== WHAT YOU WILL DO ==
Nothing but the lines below from the one containing "sokan a mostanit" through the one containing "Sechs Schamhaare oder" should appear in the answer, exact and without pictures.

== LISTED ENTRIES ==
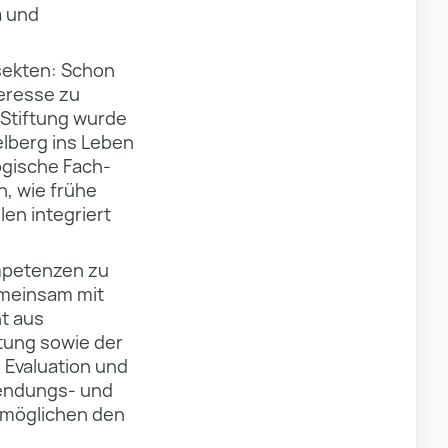
a und
nsekten: Schon
teresse zu
a Stiftung wurde
elberg ins Leben
ogische Fach-
n, wie frühe
len integriert
ompetenzen zu
emeinsam mit
t aus
tung sowie der
e Evaluation und
wendungs- und
rmöglichen den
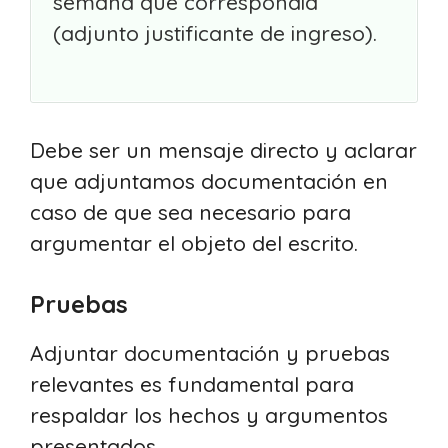
semana que correspondía
(adjunto justificante de ingreso).
Debe ser un mensaje directo y aclarar
que adjuntamos documentación en
caso de que sea necesario para
argumentar el objeto del escrito.
Pruebas
Adjuntar documentación y pruebas
relevantes es fundamental para
respaldar los hechos y argumentos
presentados.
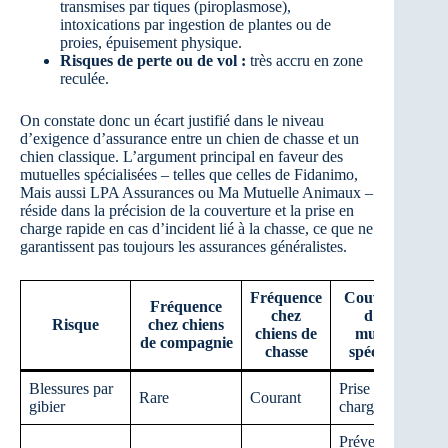
transmises par tiques (piroplasmose),
intoxications par ingestion de plantes ou de
proies, épuisement physique.
Risques de perte ou de vol :
très accru en zone
reculée.
On constate donc un écart justifié dans le niveau
d’exigence d’assurance entre un chien de chasse et un
chien classique. L’argument principal en faveur des
mutuelles spécialisées – telles que celles de Fidanimo,
Mais aussi LPA Assurances ou Ma Mutuelle Animaux –
réside dans la précision de la couverture et la prise en
charge rapide en cas d’incident lié à la chasse, ce que ne
garantissent pas toujours les assurances généralistes.
Fréquence
Couverture
Fréquence
chez
d’une
Risque
chez chiens
chiens de
mutuelle
de compagnie
chasse
spécialisée
Blessures par
Prise en
Rare
Courant
gibier
charge élevée
Prévention et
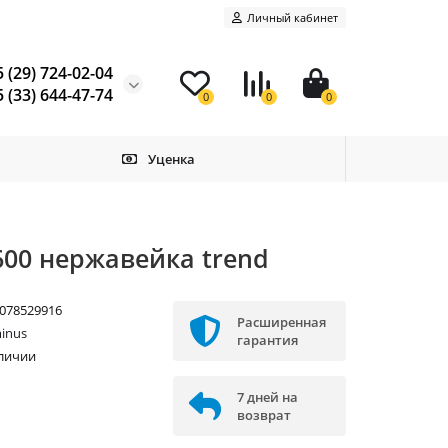
Личный кабинет
 (29) 724-02-04
 (33) 644-47-74
0
0
0
Уценка
00 нержавейка trend
078529916
Расширенная
inus
гарантия
аличии
7 дней на
возврат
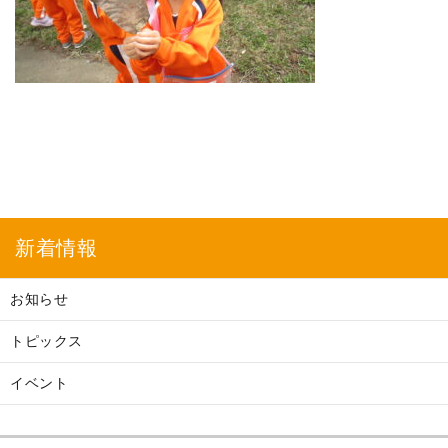
新着情報
お知らせ
トピックス
イベント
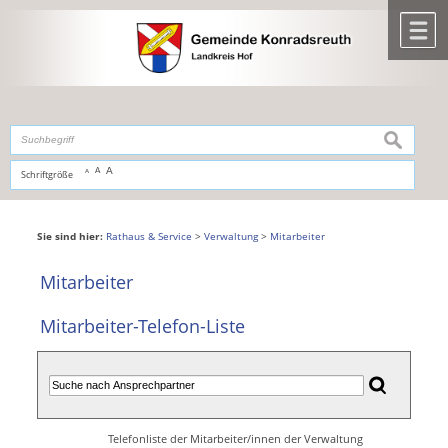
Zum Inhalt
,
zur Navigation
oder
zur Startseite
springen.
chließen
M
suchen
A
A
Schriftgröße
A
Sie sind hier:
Rathaus & Service
>
Verwaltung
>
Mitarbeiter
Mitarbeiter
Mitarbeiter-Telefon-Liste
Telefonliste der Mitarbeiter/innen der Verwaltung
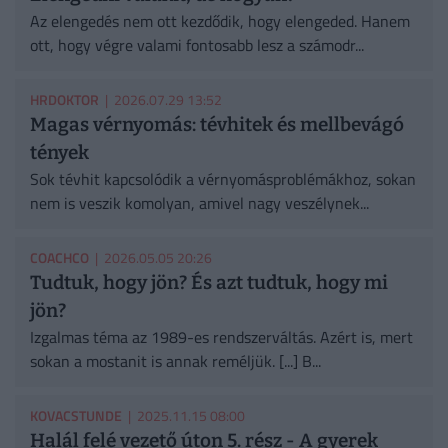
Az elengedés nem ott kezdődik, hogy elengeded. Hanem
ott, hogy végre valami fontosabb lesz a számodr...
HRDOKTOR
| 2026.07.29 13:52
Magas vérnyomás: tévhitek és mellbevágó
tények
Sok tévhit kapcsolódik a vérnyomásproblémákhoz, sokan
nem is veszik komolyan, amivel nagy veszélynek...
COACHCO
| 2026.05.05 20:26
Tudtuk, hogy jön? És azt tudtuk, hogy mi
jön?
Izgalmas téma az 1989-es rendszerváltás. Azért is, mert
sokan a mostanit is annak reméljük. [...] B...
KOVACSTUNDE
| 2025.11.15 08:00
Halál felé vezető úton 5. rész - A gyerek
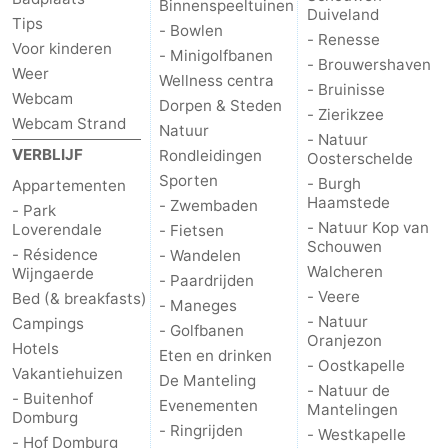
Binnenspeeltuinen
Duiveland
Tips
- Bowlen
Natuur
-
- Renesse
Voor kinderen
- Minigolfbanen
- Brouwershaven
Weer
Wellness centra
de
Westkapelle
-
- Bruinisse
Webcam
Dorpen & Steden
- Zierikzee
Webcam Strand
Mantelingen
Zoutelande
-
Natuur
- Natuur
VERBLIJF
Rondleidingen
Oosterschelde
Natuur
-
Sporten
- Burgh
Appartementen
Haamstede
- Zwembaden
- Park
Walcherse
Dishoek
-
- Natuur Kop van
Loverendale
- Fietsen
Schouwen
- Résidence
- Wandelen
bos
Vlissingen
-
Walcheren
Wijngaerde
- Paardrijden
- Veere
Bed (& breakfasts)
- Maneges
Middelburg
Zeeuws-
- Natuur
Campings
- Golfbanen
Oranjezon
Hotels
Vlaanderen
-
Eten en drinken
- Oostkapelle
Vakantiehuizen
De Manteling
- Natuur de
Nieuwvliet
-
- Buitenhof
Evenementen
Mantelingen
Domburg
- Ringrijden
- Westkapelle
Sluis
-
- Hof Domburg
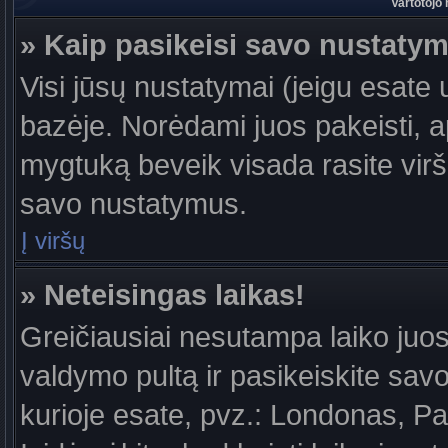
Vartotojo
» Kaip pasikeisi savo nustaty
Visi jūsų nustatymai (jeigu esat
bazėje. Norėdami juos pakeisti, a
mygtuką beveik visada rasite viršu
savo nustatymus.
Į viršų
» Neteisingas laikas!
Greičiausiai nesutampa laiko juost
valdymo pultą ir pasikeiskite savo l
kurioje esate, pvz.: Londonas, Par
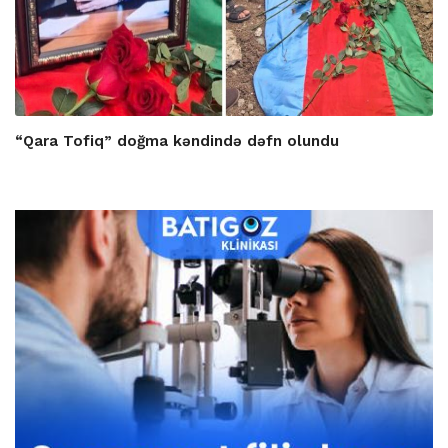
“Qara Tofiq” doğma kəndində dəfn olundu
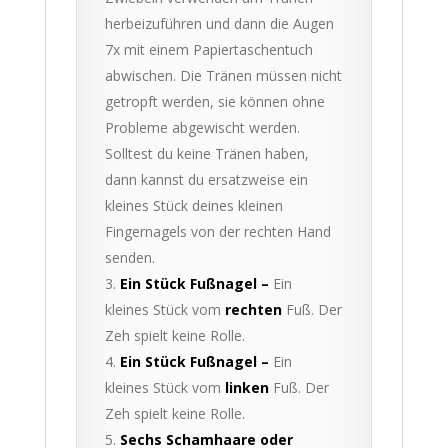
herbeizuführen und dann die Augen
7x mit einem Papiertaschentuch
abwischen. Die Tränen müssen nicht
getropft werden, sie können ohne
Probleme abgewischt werden.
Solltest du keine Tränen haben,
dann kannst du ersatzweise ein
kleines Stück deines kleinen
Fingernagels von der rechten Hand
senden.
Ein Stück Fußnagel –
Ein
kleines Stück vom
rechten
Fuß. Der
Zeh spielt keine Rolle.
Ein Stück Fußnagel –
Ein
kleines Stück vom
linken
Fuß. Der
Zeh spielt keine Rolle.
Sechs Schamhaare oder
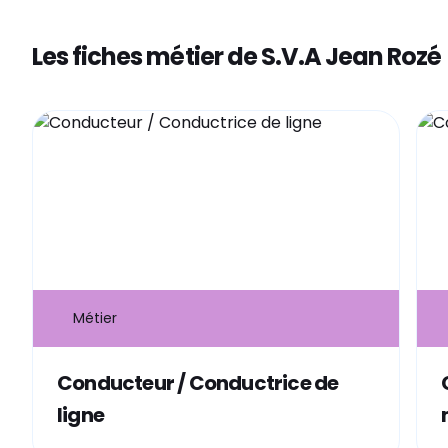
Les fiches métier de S.V.A Jean Rozé
Métier
Conducteur / Conductrice de
ligne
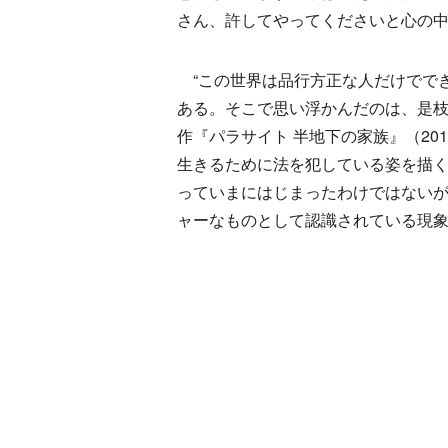
さん、許してやってくださいと心の中
“この世界は品行方正な人だけででき
ある。そこで思い浮かんだのは、是枝
作『パラサイト 半地下の家族』（2
生きるために法を犯している姿を描
っていまにはじまったわけではない
ャーなものとして認識されている現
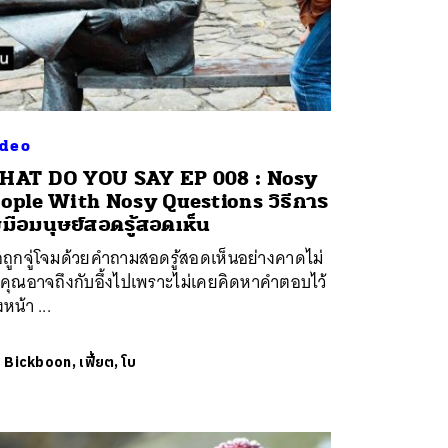
deo
HAT DO YOU SAY EP 008 : Nosy
ople With Nosy Questions วิธีการ
บมือมนุษย์สอดรู้สอดเห็น
่อถูกจู่โจมด้วยคำถามสอดรู้สอดเห็นอย่างคาดไม่
 คุณอาจถึงกับอึ้งไปเพราะไม่เคยคิดหาคำตอบไว้
งหน้า ...
ย
Bickboon, เฟี้ยต, โบ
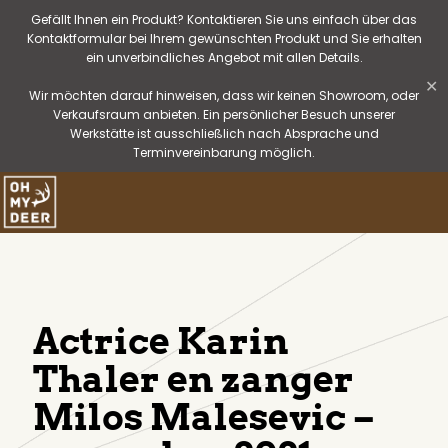
Gefällt Ihnen ein Produkt? Kontaktieren Sie uns einfach über das
Kontaktformular bei Ihrem gewünschten Produkt und Sie erhalten
ein unverbindliches Angebot mit allen Details.
✕
Wir möchten darauf hinweisen, dass wir keinen Showroom, oder
Verkaufsraum anbieten. Ein persönlicher Besuch unserer
Werkstätte ist ausschließlich nach Absprache und
Terminvereinbarung möglich.
Actrice Karin
Thaler en zanger
Milos Malesevic –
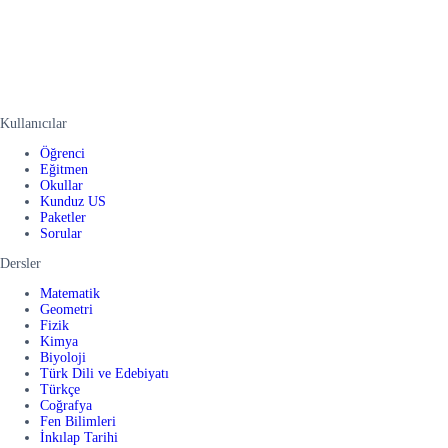
Kullanıcılar
Öğrenci
Eğitmen
Okullar
Kunduz US
Paketler
Sorular
Dersler
Matematik
Geometri
Fizik
Kimya
Biyoloji
Türk Dili ve Edebiyatı
Türkçe
Coğrafya
Fen Bilimleri
İnkılap Tarihi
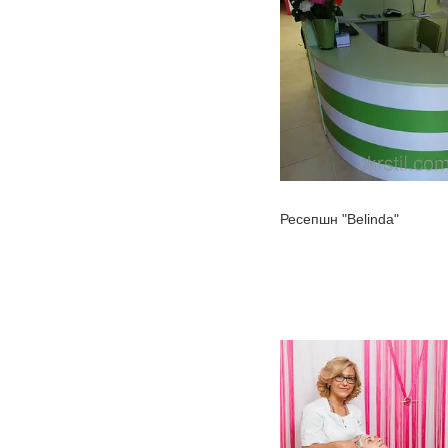
Ресепшн "Belinda"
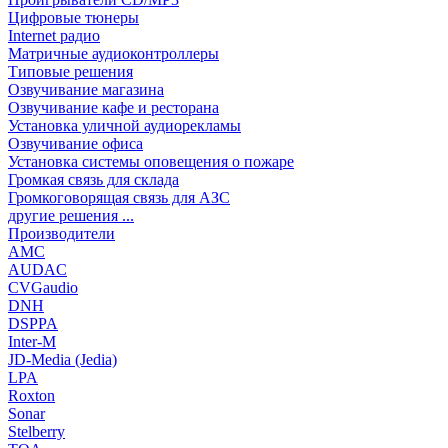
Цифровые тюнеры
Internet радио
Матричные аудиоконтроллеры
Типовые решения
Озвучивание магазина
Озвучивание кафе и ресторана
Установка уличной аудиорекламы
Озвучивание офиса
Установка системы оповещения о пожаре
Громкая связь для склада
Громкоговорящая связь для АЗС
другие решения ...
Производители
AMC
AUDAC
CVGaudio
DNH
DSPPA
Inter-M
JD-Media (Jedia)
LPA
Roxton
Sonar
Stelberry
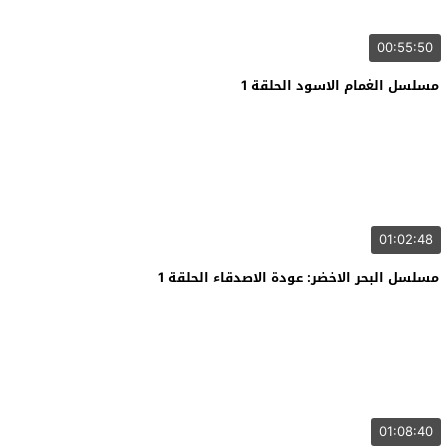
00:55:50
مسلسل الغمام الاسود الحلقة 1
01:02:48
مسلسل البحر الاخضر: عودة الاصدقاء الحلقة 1
01:08:40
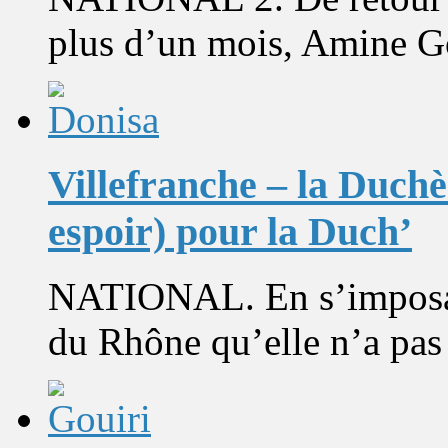
plus d’un mois, Amine Gou
Villefranche – la Duchèr
espoir) pour la Duch’
NATIONAL. En s’imposant
du Rhône qu’elle n’a pas d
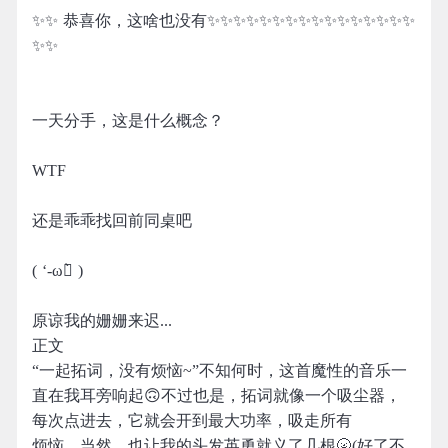
✨✨ 恭喜你，这啥也没有✨✨✨✨✨✨✨✨✨✨✨✨✨✨✨✨
✨✨
一天分手，这是什么概念？
WTF
还是乖乖找回前同桌吧
( ‘-ωก̀ )
原谅我的姗姗来迟...
正文
“一起拓词，没有烦恼~”不知何时，这首魔性的音乐一
直在我耳旁响起🙃不过也是，拓词就像一个吸尘器，
每次点进去，它就会开到最大功率，吸走所有
烦恼，当然，也让我的头发英勇就义了几根🌝(好了不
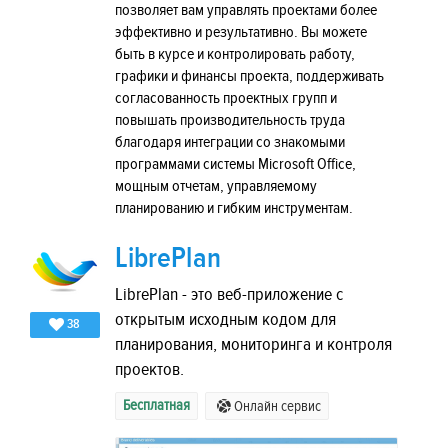
позволяет вам управлять проектами более
эффективно и результативно. Вы можете
быть в курсе и контролировать работу,
графики и финансы проекта, поддерживать
согласованность проектных групп и
повышать производительность труда
благодаря интеграции со знакомыми
программами системы Microsoft Office,
мощным отчетам, управляемому
планированию и гибким инструментам.
LibrePlan
LibrePlan - это веб-приложение с
открытым исходным кодом для
38
планирования, мониторинга и контроля
проектов.
Бесплатная
Онлайн сервис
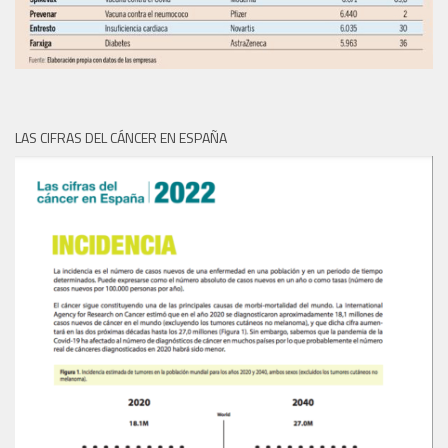
LAS CIFRAS DEL CÁNCER EN ESPAÑA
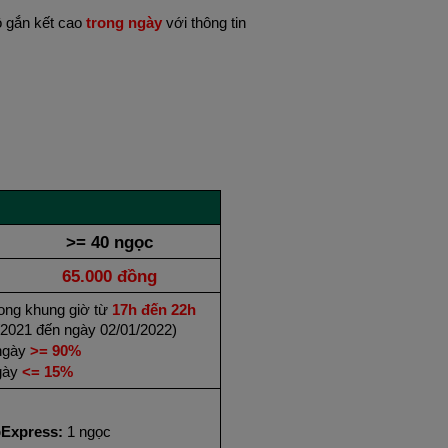
 gắn kết cao
trong ngày
với thông tin
>= 40 ngọc
65.000 đồng
ong khung giờ từ
17h đến 22h
2021 đến ngày 02/01/2022)
ngày
>= 90%
ngày
<= 15%
bExpress:
1 ngọc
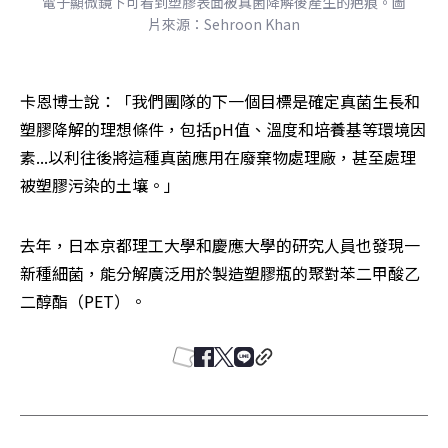
電子顯微鏡下可看到塑膠表面被真菌降解後產生的疤痕。圖
片來源：Sehroon Khan
卡恩博士說：「我們團隊的下一個目標是確定真菌生長和
塑膠降解的理想條件，包括pH值、溫度和培養基等環境因
素...以利往後將這種真菌應用在廢棄物處理廠，甚至處理
被塑膠污染的土壤。」
去年，日本京都理工大學和慶應大學的研究人員也發現一
新種細菌，能分解廣泛用於製造塑膠瓶的聚對苯二甲酸乙
二醇酯（PET）。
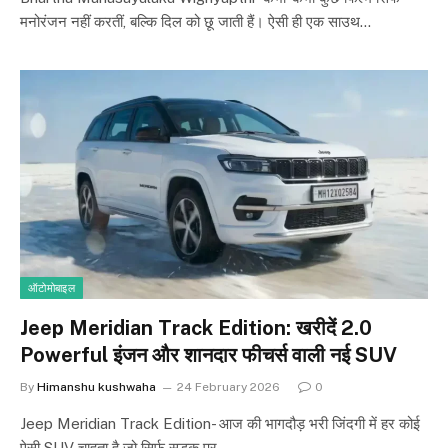
मनोरंजन नहीं करतीं, बल्कि दिल को छू जाती हैं। ऐसी ही एक साउथ…
ऑटोमोबाइल
Jeep Meridian Track Edition: खरीदें 2.0
Powerful इंजन और शानदार फीचर्स वाली नई SUV
By
Himanshu kushwaha
24 February 2026
0
Jeep Meridian Track Edition- आज की भागदौड़ भरी जिंदगी में हर कोई
ऐसी SUV चाहता है जो सिर्फ सड़क पर…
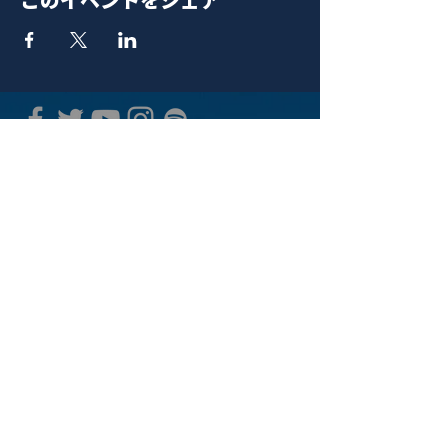
青山 月見ル君想フ | MoonRomantic
EMAIL |
info@moonromantic.com
TEL |
03-5474-8115
※平日15:00-22:00 / 土日祝10:00-
22:00
www.moonromantic.com
​東京都港区南青山4-9-1 B1F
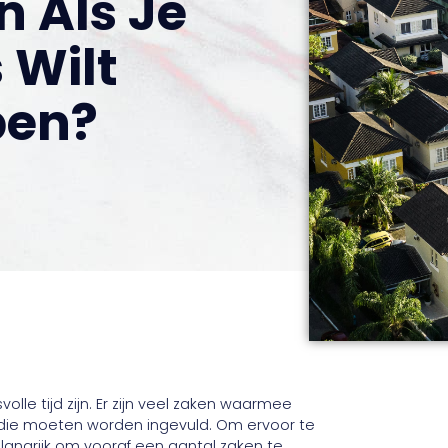
n Als Je
 Wilt
pen?
le tijd zijn. Er zijn veel zaken waarmee
ie moeten worden ingevuld. Om ervoor te
langrijk om vooraf een aantal zaken te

== TASK SOLUTION ==
sokan a mostanit is annak reméljük. [...] B...
KOVACSTUNDE
| 2025.11.15 08:00
Halál felé vezető úton 5. rész - A gyerek
Binnenspeeltuinen
Duiveland
Tips
- Bowlen
Natuur
-
- Renesse
Voor kinderen
- Minigolfbanen
- Brouwershaven
Weer
Wellness centra
de
Westkapelle
-
- Bruinisse
Webcam
Dorpen & Steden
- Zierikzee
Webcam Strand
Mantelingen
Zoutelande
-
Natuur
- Natuur
VERBLIJF
Rondleidingen
Oosterschelde
Natuur
-
Sporten
- Burgh
Appartementen
Haamstede
- Zwembaden
- Park
Walcherse
Dishoek
-
- Natuur Kop van
Loverendale
- Fietsen
Schouwen
- Résidence
- Wandelen
bos
Vlissingen
-
Walcheren
Wijngaerde
- Paardrijden
- Veere
Bed (& breakfasts)
- Maneges
Middelburg
Zeeuws-
- Natuur
Campings
- Golfbanen
Oranjezon
Hotels
Vlaanderen
-
Eten en drinken
- Oostkapelle
Vakantiehuizen
De Manteling
- Natuur de
Nieuwvliet
-
- Buitenhof
Evenementen
Mantelingen
Domburg
- Ringrijden
- Westkapelle
Sluis
-
- Hof Domburg
Vartotojo
» Kaip pasikeisi savo nustaty
Visi jūsų nustatymai (jeigu esat
bazėje. Norėdami juos pakeisti, a
mygtuką beveik visada rasite viršu
savo nustatymus.
Į viršų
» Neteisingas laikas!
Greičiausiai nesutampa laiko juost
valdymo pultą ir pasikeiskite savo l
kurioje esate, pvz.: Londonas, Par
“Qara Tofiq” doğma kəndində dəfn olundu
herbeizuführen und dann die Augen
7x mit einem Papiertaschentuch
abwischen. Die Tränen müssen nicht
getropft werden, sie können ohne
Probleme abgewischt werden.
Solltest du keine Tränen haben,
dann kannst du ersatzweise ein
kleines Stück deines kleinen
Fingernagels von der rechten Hand
senden.
Ein Stück Fußnagel –
Ein
kleines Stück vom
rechten
Fuß. Der
Zeh spielt keine Rolle.
Ein Stück Fußnagel –
Ein
kleines Stück vom
linken
Fuß. Der
Zeh spielt keine Rolle.
Sechs Schamhaare oder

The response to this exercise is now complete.